The Spanish prime minister Mariano Rajoy had vowed to “stop at nothing” to prevent Catalonia’s independence referendum and prosecute Catalan leaders.  Senior regional officials have been arrested, government offices raided, and referendum websites blocked in the drive to shut down the vote. Thousands of police reinforcements had been sent to the region to prevent people from voting.

At the same time Catalonia’s leader had made clear his government was determined to go ahead with the independence vote on Sunday.

Spanish courts have seized paper ballots and ordered schools, scheduled to be used as ballot stations, to be cordoned off. Independence supporters are calling to turn out at the polling stations for a peaceful resistance, even if they are unable to vote. To keep polling stations accessible, parents are organizing a mass school sleepover this weekend, with camping in tents and traditional paella on top.
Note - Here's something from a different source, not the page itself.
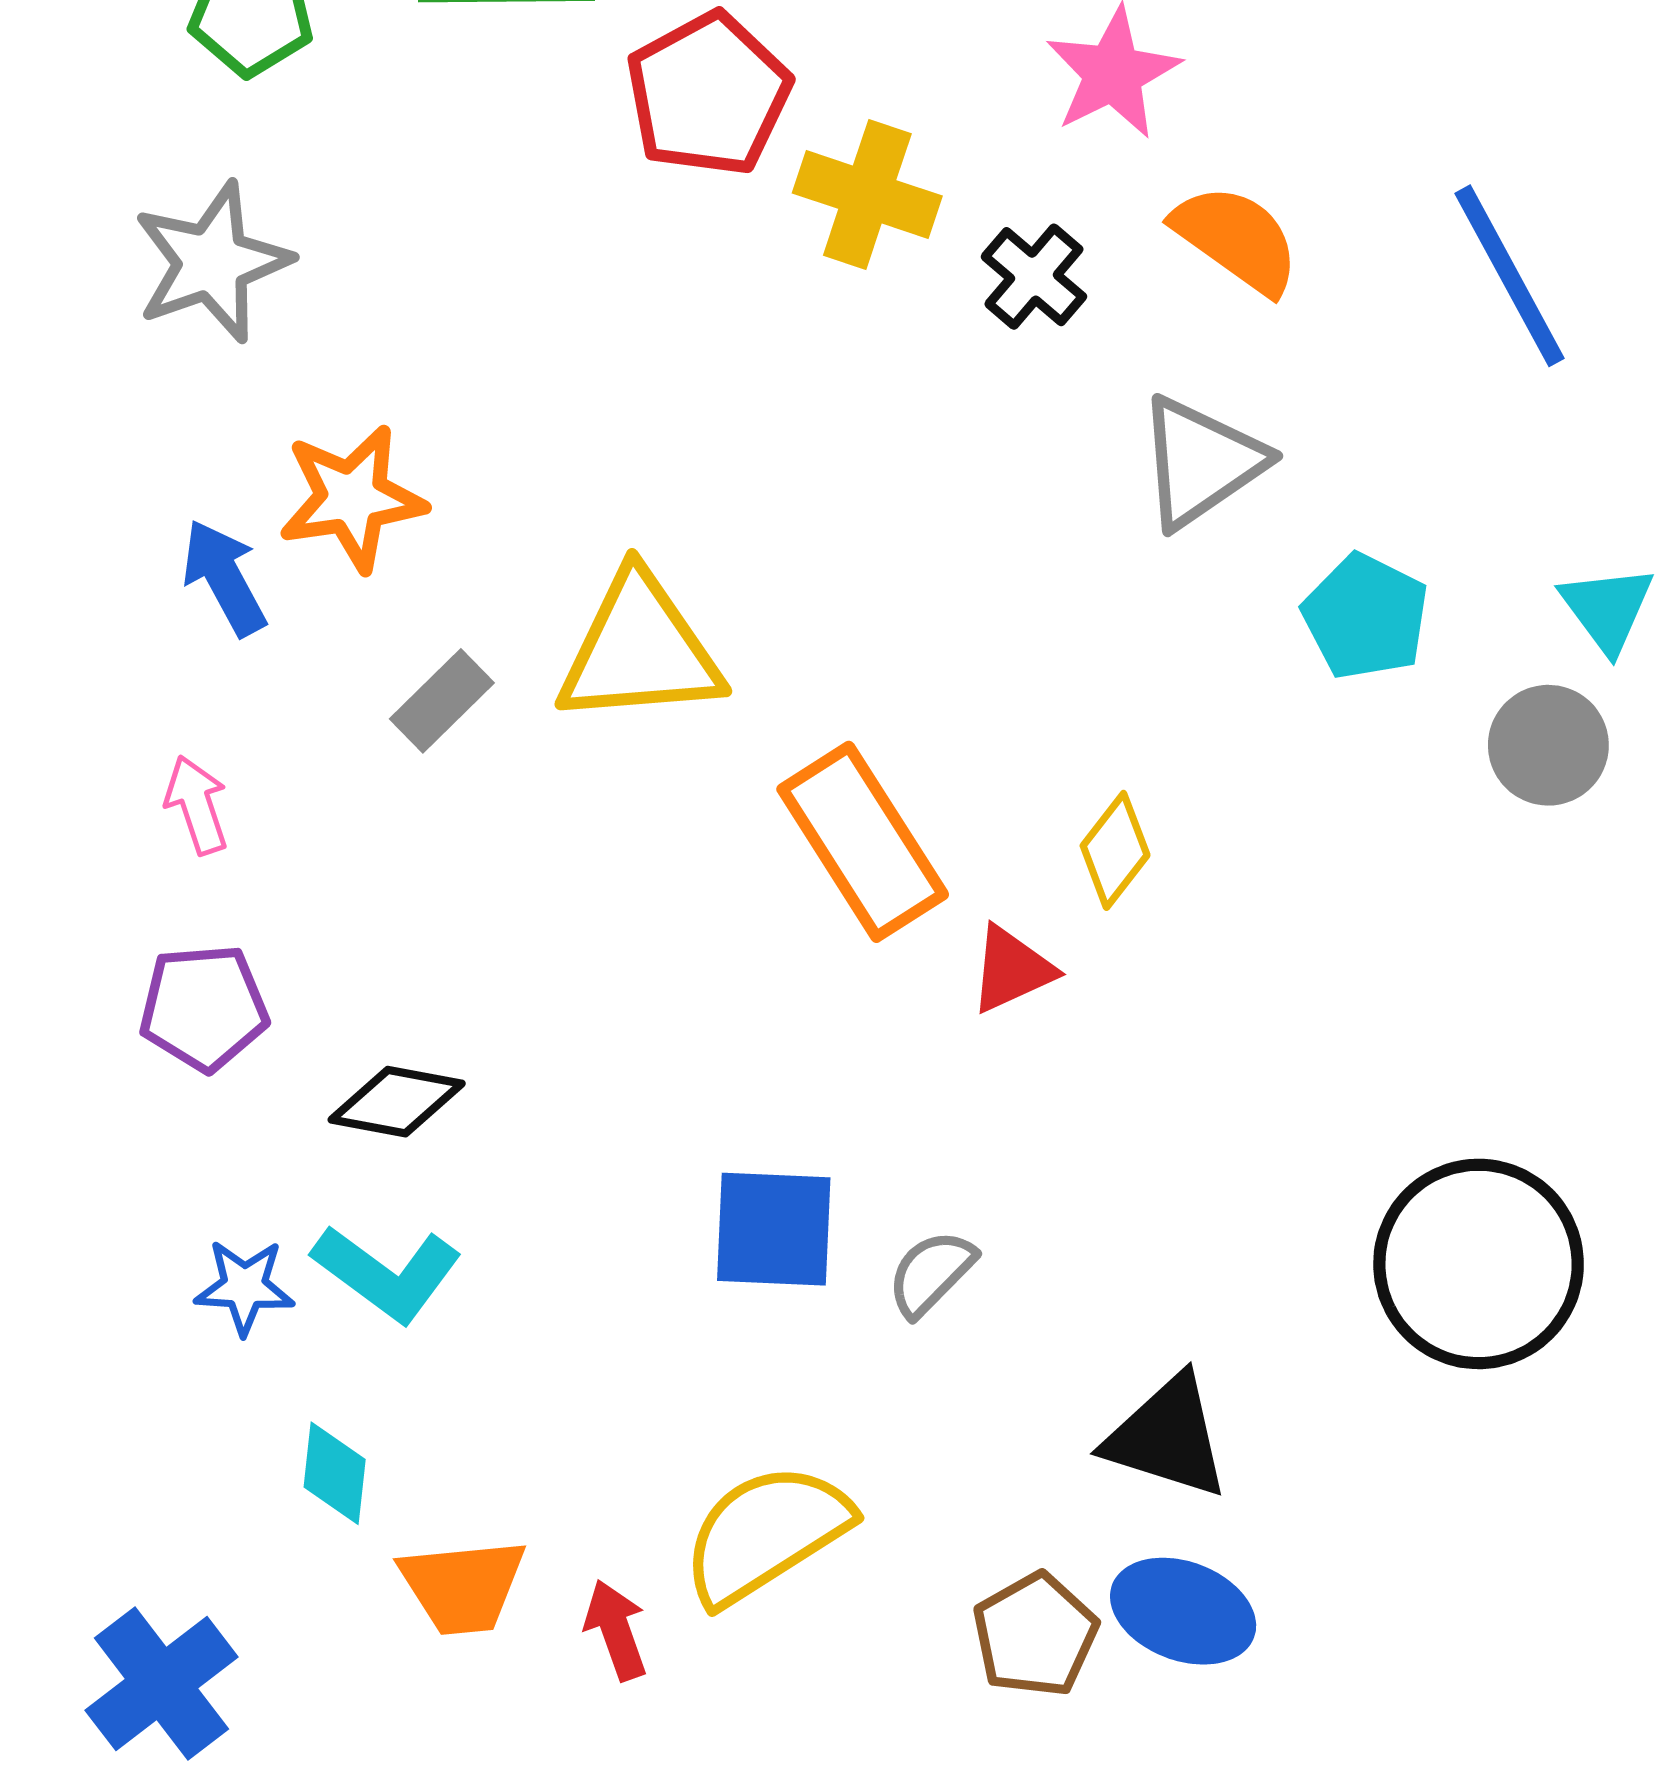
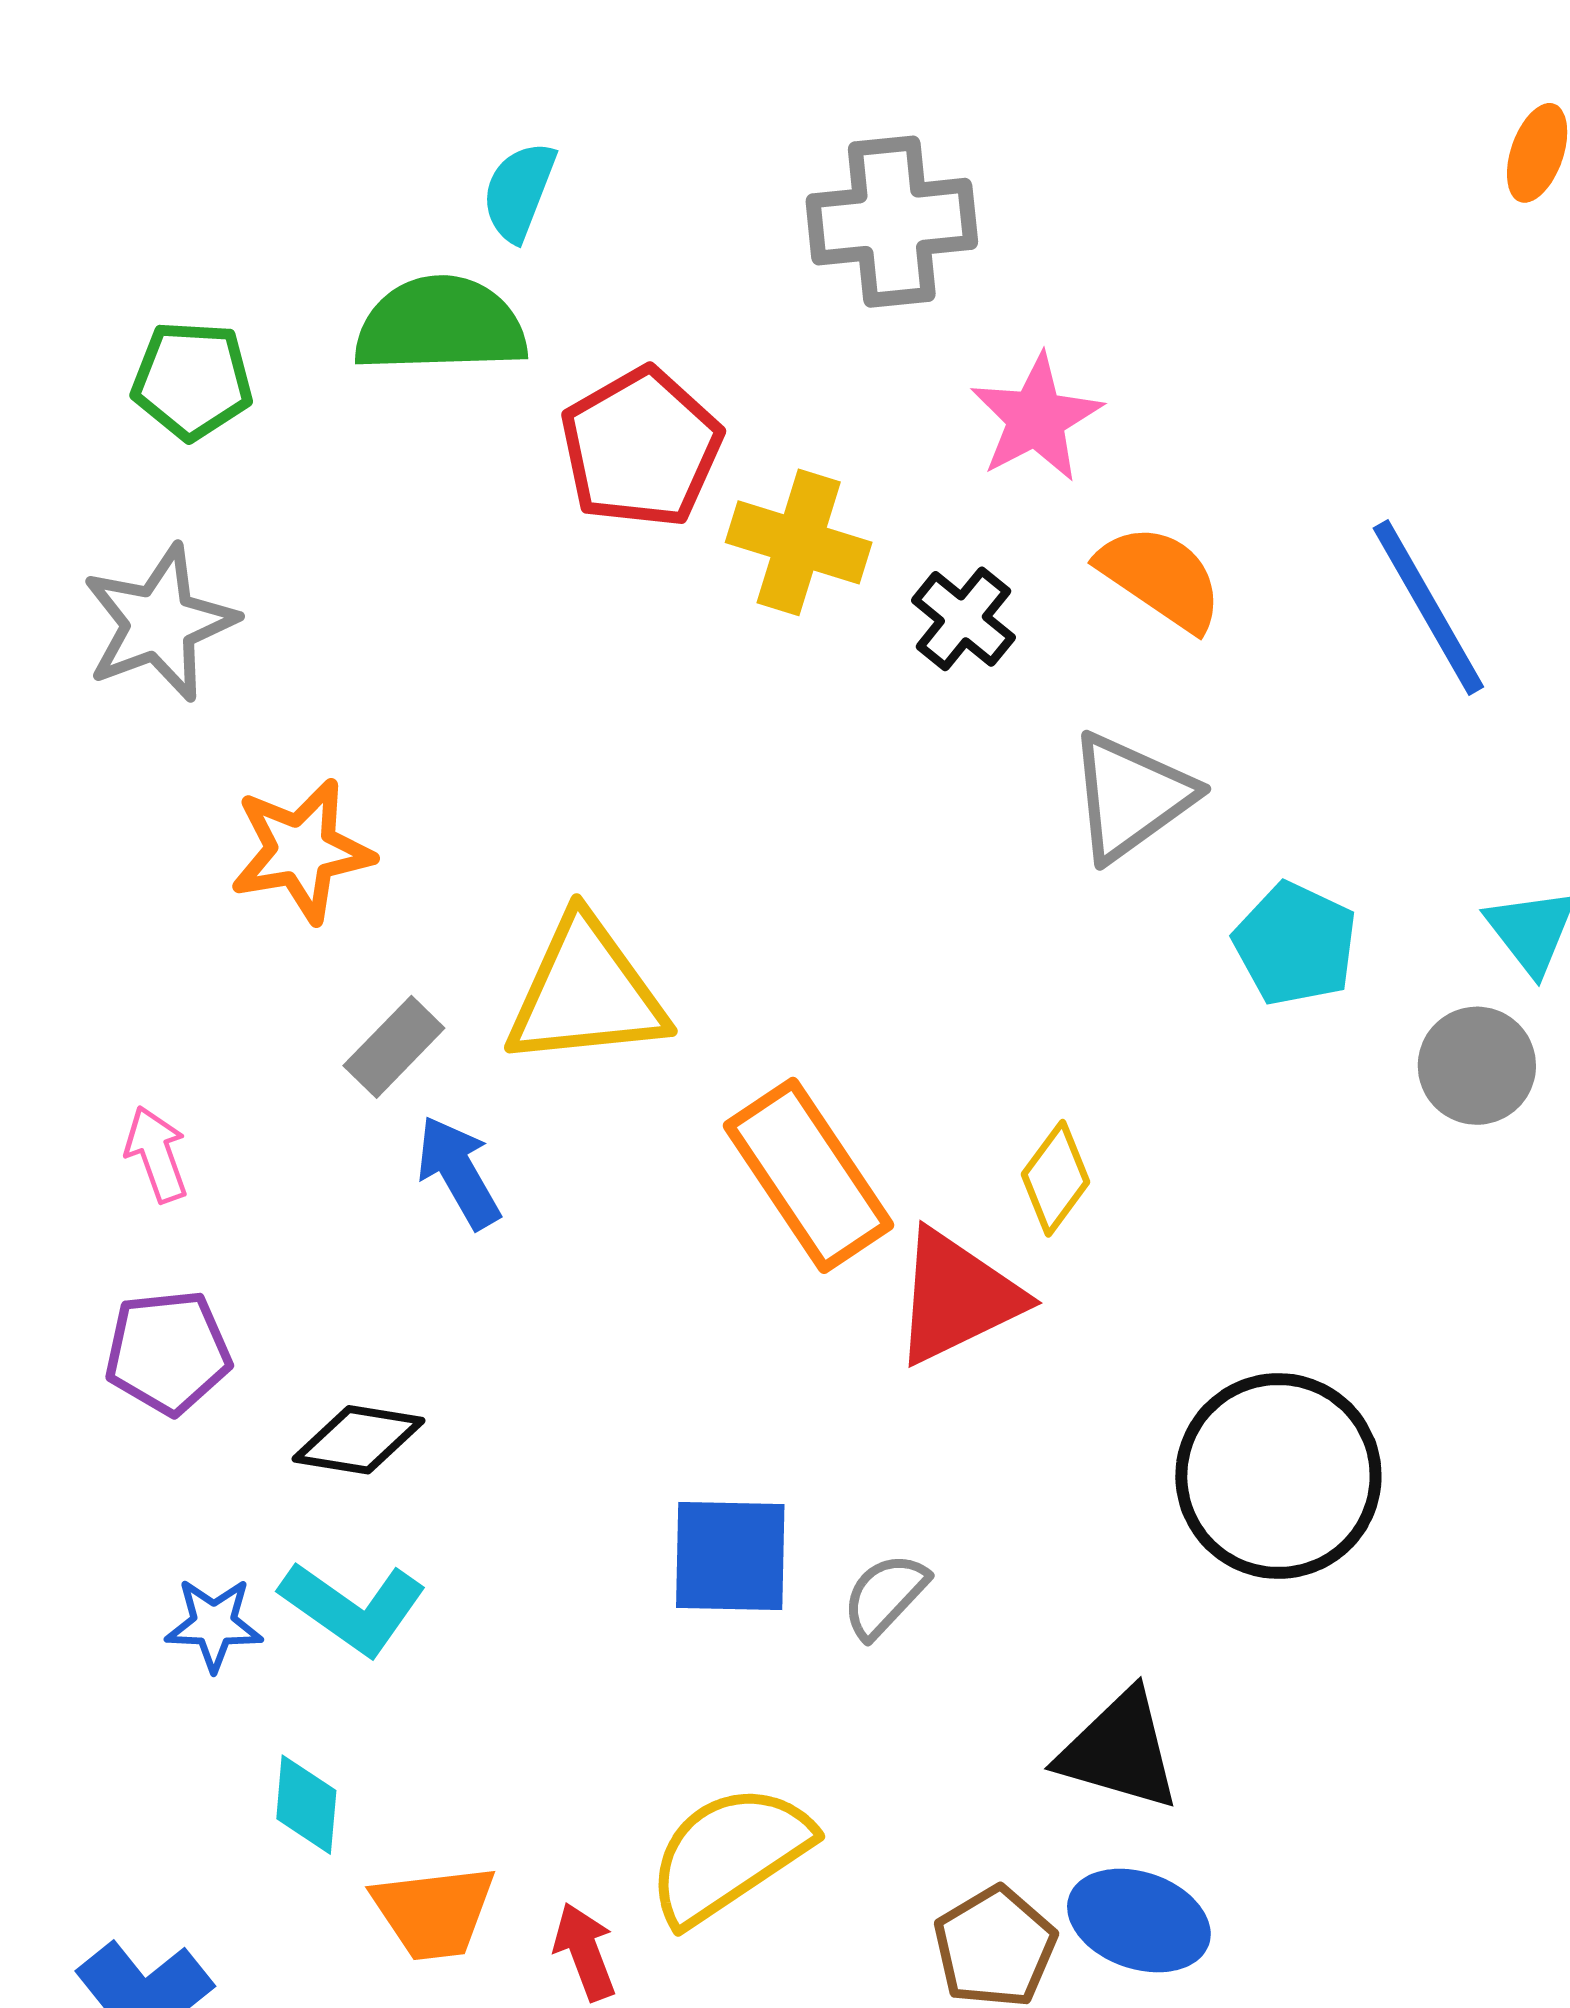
blue arrow: (224, 578) -> (459, 1172), moved
red triangle: (1012, 969) -> (957, 1297), size x1.6
black circle: (1479, 1264) -> (1278, 1476), moved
While just under 50% of the region’s inhabitants support independence, according to polls, over 80 % want to vote on the matter. And on this I stand with people of Catalonia.  Like I stand with Scotts. And with every other nation who want to democratically determine its future.

Catalonia’s 7.5 million population has a distinct language and culture, which were suppressed under Franco rule in Spain. The independence move have grown since 2010 after Spain’s Constitutional Court struck down key parts of a charter that would have given the region greater autonomy.  Catalonia has the largest economy of the Spanish regions — greater than Greece’s and close to those of Denmark or Ireland.